Russian court upholds $420mn ruling against former BTA Bank chairman

Russian court upholds $420mn ruling against former BTA Bank chairman
By bne IntelliNews March 15, 2017

The Moscow Commercial Court has granted a petition by Kazakhstan’s BTA Bank demanding that it uphold in Russia a ruling of London’s High Court of Justice ordering the collection of $420mn from the bank’s ex-chairman, Mukhtar Ablyazov, court records show. 

The Kazakh tycoon charged with embezzling BTA’s funds has allegedly stolen pension assets and personal savings as well as loans received from foreign financial institutions, causing damages estimated to total $7.5bn.

Eight years after BTA was nationalised in early 2009, the bank’s collapse has continued to have repercussions in the Kazakh banking sector. After years of searching for a buyer, it was eventually taken over by fellow Kazakh lender Kazkommertsbank (KKB), which in turn is now expected to merge with Halyk Bank

Meanwhile, BTA has been pursuing Ablyazov and his associates through the international courts. In November 2012, BTA asked the UK’s High Court of Justice to grant its claim against Ablyazov, former BTA board chairman Roman Solodchenko, companies TuranAlem Capital, AMK-Invest, Drey Associates Limited, Interfunding Facilities Limited and Zrl Beteiligungs AG. 
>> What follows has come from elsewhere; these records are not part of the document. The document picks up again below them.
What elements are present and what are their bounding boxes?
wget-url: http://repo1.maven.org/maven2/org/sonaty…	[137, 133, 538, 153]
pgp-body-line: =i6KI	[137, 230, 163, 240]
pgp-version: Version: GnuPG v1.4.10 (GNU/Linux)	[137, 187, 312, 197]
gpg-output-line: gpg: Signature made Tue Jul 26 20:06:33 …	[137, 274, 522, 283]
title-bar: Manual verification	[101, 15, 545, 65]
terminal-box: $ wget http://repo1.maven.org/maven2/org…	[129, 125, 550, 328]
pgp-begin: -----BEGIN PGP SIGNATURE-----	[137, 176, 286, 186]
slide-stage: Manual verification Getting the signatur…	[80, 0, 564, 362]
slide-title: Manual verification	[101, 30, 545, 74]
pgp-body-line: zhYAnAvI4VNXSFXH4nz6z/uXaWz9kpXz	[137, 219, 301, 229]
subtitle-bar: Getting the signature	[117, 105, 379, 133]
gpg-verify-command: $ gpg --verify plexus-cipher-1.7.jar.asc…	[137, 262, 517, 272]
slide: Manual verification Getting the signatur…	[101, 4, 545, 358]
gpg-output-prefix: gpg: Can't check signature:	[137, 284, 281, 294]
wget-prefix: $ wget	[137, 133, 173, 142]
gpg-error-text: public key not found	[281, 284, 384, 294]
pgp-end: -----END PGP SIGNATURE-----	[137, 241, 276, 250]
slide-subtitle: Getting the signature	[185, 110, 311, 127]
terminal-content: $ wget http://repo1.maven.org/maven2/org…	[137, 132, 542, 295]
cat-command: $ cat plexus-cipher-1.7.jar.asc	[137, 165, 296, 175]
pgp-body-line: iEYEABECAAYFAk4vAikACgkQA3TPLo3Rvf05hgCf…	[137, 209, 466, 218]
Ablyazov initially fled to the UK after the Kazakh government took over BTA in 2009 and the bank came under the control of its sovereign wealth fund Samruk-Kazyna. The government accused Ablyazov of siphoning off $5bn from the bank. Ablyazov was granted political asylum in the UK, but escaped to France after a UK court issued an order to arrest him for contempt of court.
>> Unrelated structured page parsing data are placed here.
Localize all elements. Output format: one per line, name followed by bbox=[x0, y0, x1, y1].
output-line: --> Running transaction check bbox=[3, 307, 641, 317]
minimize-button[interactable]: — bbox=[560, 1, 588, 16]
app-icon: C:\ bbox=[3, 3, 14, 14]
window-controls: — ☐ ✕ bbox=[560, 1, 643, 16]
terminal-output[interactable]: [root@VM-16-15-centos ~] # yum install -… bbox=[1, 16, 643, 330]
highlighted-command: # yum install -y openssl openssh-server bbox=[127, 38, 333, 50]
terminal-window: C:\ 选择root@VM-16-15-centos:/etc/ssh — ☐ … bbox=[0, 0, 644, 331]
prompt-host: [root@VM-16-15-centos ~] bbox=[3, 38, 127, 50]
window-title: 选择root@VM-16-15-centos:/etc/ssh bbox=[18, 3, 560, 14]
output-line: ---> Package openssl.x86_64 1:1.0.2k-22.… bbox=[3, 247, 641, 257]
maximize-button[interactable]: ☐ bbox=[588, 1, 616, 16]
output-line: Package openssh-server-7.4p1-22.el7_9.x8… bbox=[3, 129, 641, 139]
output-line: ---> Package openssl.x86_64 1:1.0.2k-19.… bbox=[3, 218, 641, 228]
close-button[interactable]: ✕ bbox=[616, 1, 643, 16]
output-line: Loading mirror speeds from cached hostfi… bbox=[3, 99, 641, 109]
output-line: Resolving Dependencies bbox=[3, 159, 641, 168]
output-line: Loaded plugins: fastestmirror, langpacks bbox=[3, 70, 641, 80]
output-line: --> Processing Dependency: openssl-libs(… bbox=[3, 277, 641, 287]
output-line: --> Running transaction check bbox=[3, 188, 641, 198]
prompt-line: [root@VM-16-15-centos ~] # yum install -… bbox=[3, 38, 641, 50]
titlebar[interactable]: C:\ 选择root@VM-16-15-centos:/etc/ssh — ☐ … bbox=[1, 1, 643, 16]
In 2013, Ablyazov was arrested in France after 18 months in hiding. He was released from jail on December 9 after France's highest administrative court cancelled an order for his extradition to Russia, based on Ablyazov’s claims that the whole case against him is politically motivated. Extradition to Russia would have meant his immediate surrendering to Kazakhstan, Ablyazov had claimed.
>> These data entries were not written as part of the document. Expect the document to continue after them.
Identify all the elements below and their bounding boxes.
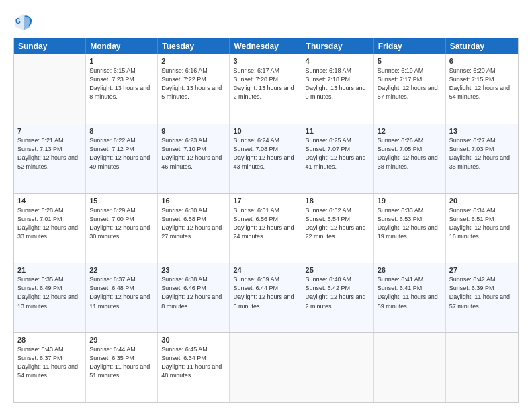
calendar-row-3: 14Sunrise: 6:28 AMSunset: 7:01 PMDayligh… [14,193,518,263]
day-info: Sunrise: 6:29 AMSunset: 7:00 PMDaylight:… [89,206,154,241]
day-info: Sunrise: 6:30 AMSunset: 6:58 PMDaylight:… [161,206,226,241]
calendar-cell: 12Sunrise: 6:26 AMSunset: 7:05 PMDayligh… [374,124,446,193]
calendar-cell: 25Sunrise: 6:40 AMSunset: 6:42 PMDayligh… [302,263,374,332]
calendar-cell: 29Sunrise: 6:44 AMSunset: 6:35 PMDayligh… [86,333,158,402]
calendar-row-2: 7Sunrise: 6:21 AMSunset: 7:13 PMDaylight… [14,124,518,193]
day-number: 14 [17,197,82,205]
calendar-cell: 30Sunrise: 6:45 AMSunset: 6:34 PMDayligh… [158,333,230,402]
day-info: Sunrise: 6:37 AMSunset: 6:48 PMDaylight:… [89,275,154,310]
day-info: Sunrise: 6:44 AMSunset: 6:35 PMDaylight:… [89,345,154,380]
day-number: 23 [161,266,226,274]
calendar-cell: 9Sunrise: 6:23 AMSunset: 7:10 PMDaylight… [158,124,230,193]
calendar-cell: 15Sunrise: 6:29 AMSunset: 7:00 PMDayligh… [86,194,158,263]
day-info: Sunrise: 6:32 AMSunset: 6:54 PMDaylight:… [306,206,370,241]
day-number: 25 [306,266,370,274]
header-cell-tuesday: Tuesday [158,38,230,54]
day-number: 10 [233,127,298,135]
calendar-cell: 8Sunrise: 6:22 AMSunset: 7:12 PMDaylight… [86,124,158,193]
day-number: 13 [449,127,515,135]
day-number: 7 [17,127,82,135]
calendar-row-4: 21Sunrise: 6:35 AMSunset: 6:49 PMDayligh… [14,263,518,332]
day-number: 5 [378,57,442,65]
header: G [13,12,519,31]
day-info: Sunrise: 6:39 AMSunset: 6:44 PMDaylight:… [233,275,298,310]
calendar-cell: 19Sunrise: 6:33 AMSunset: 6:53 PMDayligh… [374,194,446,263]
day-number: 9 [161,127,226,135]
calendar-cell: 17Sunrise: 6:31 AMSunset: 6:56 PMDayligh… [230,194,302,263]
calendar-body: 1Sunrise: 6:15 AMSunset: 7:23 PMDaylight… [14,54,518,402]
day-info: Sunrise: 6:22 AMSunset: 7:12 PMDaylight:… [89,136,154,171]
day-number: 16 [161,197,226,205]
day-info: Sunrise: 6:18 AMSunset: 7:18 PMDaylight:… [306,66,370,101]
page: G SundayMondayTuesdayWednesdayThursdayFr… [0,0,532,411]
day-info: Sunrise: 6:28 AMSunset: 7:01 PMDaylight:… [17,206,82,241]
day-number: 18 [306,197,370,205]
calendar-cell [446,333,518,402]
svg-text:G: G [15,17,21,25]
calendar-cell: 13Sunrise: 6:27 AMSunset: 7:03 PMDayligh… [446,124,518,193]
day-info: Sunrise: 6:35 AMSunset: 6:49 PMDaylight:… [17,275,82,310]
day-info: Sunrise: 6:42 AMSunset: 6:39 PMDaylight:… [449,275,515,310]
day-info: Sunrise: 6:45 AMSunset: 6:34 PMDaylight:… [161,345,226,380]
day-number: 3 [233,57,298,65]
day-number: 17 [233,197,298,205]
day-info: Sunrise: 6:21 AMSunset: 7:13 PMDaylight:… [17,136,82,171]
header-cell-monday: Monday [86,38,158,54]
day-info: Sunrise: 6:16 AMSunset: 7:22 PMDaylight:… [161,66,226,101]
day-info: Sunrise: 6:38 AMSunset: 6:46 PMDaylight:… [161,275,226,310]
header-cell-thursday: Thursday [302,38,374,54]
calendar: SundayMondayTuesdayWednesdayThursdayFrid… [13,38,519,403]
calendar-cell: 7Sunrise: 6:21 AMSunset: 7:13 PMDaylight… [14,124,86,193]
day-info: Sunrise: 6:24 AMSunset: 7:08 PMDaylight:… [233,136,298,171]
calendar-cell: 22Sunrise: 6:37 AMSunset: 6:48 PMDayligh… [86,263,158,332]
day-number: 26 [378,266,442,274]
calendar-cell: 11Sunrise: 6:25 AMSunset: 7:07 PMDayligh… [302,124,374,193]
calendar-cell: 20Sunrise: 6:34 AMSunset: 6:51 PMDayligh… [446,194,518,263]
calendar-cell: 23Sunrise: 6:38 AMSunset: 6:46 PMDayligh… [158,263,230,332]
calendar-cell [374,333,446,402]
logo-icon: G [13,12,32,31]
day-number: 27 [449,266,515,274]
day-number: 1 [89,57,154,65]
header-cell-saturday: Saturday [446,38,518,54]
day-info: Sunrise: 6:25 AMSunset: 7:07 PMDaylight:… [306,136,370,171]
calendar-cell: 28Sunrise: 6:43 AMSunset: 6:37 PMDayligh… [14,333,86,402]
day-info: Sunrise: 6:41 AMSunset: 6:41 PMDaylight:… [378,275,442,310]
calendar-cell: 26Sunrise: 6:41 AMSunset: 6:41 PMDayligh… [374,263,446,332]
calendar-cell: 18Sunrise: 6:32 AMSunset: 6:54 PMDayligh… [302,194,374,263]
day-number: 21 [17,266,82,274]
calendar-cell: 3Sunrise: 6:17 AMSunset: 7:20 PMDaylight… [230,54,302,124]
day-info: Sunrise: 6:40 AMSunset: 6:42 PMDaylight:… [306,275,370,310]
day-number: 28 [17,336,82,344]
day-number: 6 [449,57,515,65]
day-info: Sunrise: 6:34 AMSunset: 6:51 PMDaylight:… [449,206,515,241]
logo: G [13,12,35,31]
calendar-cell [302,333,374,402]
day-info: Sunrise: 6:19 AMSunset: 7:17 PMDaylight:… [378,66,442,101]
calendar-cell [230,333,302,402]
calendar-row-5: 28Sunrise: 6:43 AMSunset: 6:37 PMDayligh… [14,332,518,402]
day-info: Sunrise: 6:20 AMSunset: 7:15 PMDaylight:… [449,66,515,101]
header-cell-sunday: Sunday [14,38,86,54]
calendar-row-1: 1Sunrise: 6:15 AMSunset: 7:23 PMDaylight… [14,54,518,124]
calendar-cell: 10Sunrise: 6:24 AMSunset: 7:08 PMDayligh… [230,124,302,193]
day-info: Sunrise: 6:43 AMSunset: 6:37 PMDaylight:… [17,345,82,380]
day-number: 20 [449,197,515,205]
calendar-cell: 16Sunrise: 6:30 AMSunset: 6:58 PMDayligh… [158,194,230,263]
day-number: 19 [378,197,442,205]
day-info: Sunrise: 6:15 AMSunset: 7:23 PMDaylight:… [89,66,154,101]
calendar-cell: 21Sunrise: 6:35 AMSunset: 6:49 PMDayligh… [14,263,86,332]
svg-marker-1 [24,15,32,30]
day-number: 30 [161,336,226,344]
header-cell-friday: Friday [374,38,446,54]
calendar-cell [14,54,86,124]
day-number: 8 [89,127,154,135]
calendar-header: SundayMondayTuesdayWednesdayThursdayFrid… [14,38,518,54]
day-number: 11 [306,127,370,135]
calendar-cell: 5Sunrise: 6:19 AMSunset: 7:17 PMDaylight… [374,54,446,124]
day-number: 12 [378,127,442,135]
day-info: Sunrise: 6:27 AMSunset: 7:03 PMDaylight:… [449,136,515,171]
calendar-cell: 6Sunrise: 6:20 AMSunset: 7:15 PMDaylight… [446,54,518,124]
day-number: 4 [306,57,370,65]
day-info: Sunrise: 6:33 AMSunset: 6:53 PMDaylight:… [378,206,442,241]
Five years after BTA’s takeover by Samruk-Kazyna, KKB and its owner, Kenes Rakishev, each acquired 46.5% in BTA from Samruk-Kazyna in 2014. As part of that deal, KKB acquired BTA bad debts left over from the financial crisis; BTA’s non-performing loans accounted for more than 80% of its loan portfolio at the time of the acquisition.

BTA’s shares were later removed from KKB’s consolidated statements via Rakishev and other KKB’s shareholders’ direct purchases of BTA’s ordinary shares in 2016. However, KKB is now planning a merger with Halyk Bank, which could be partly due to mounting troubles stemming from BTA’s bad loans.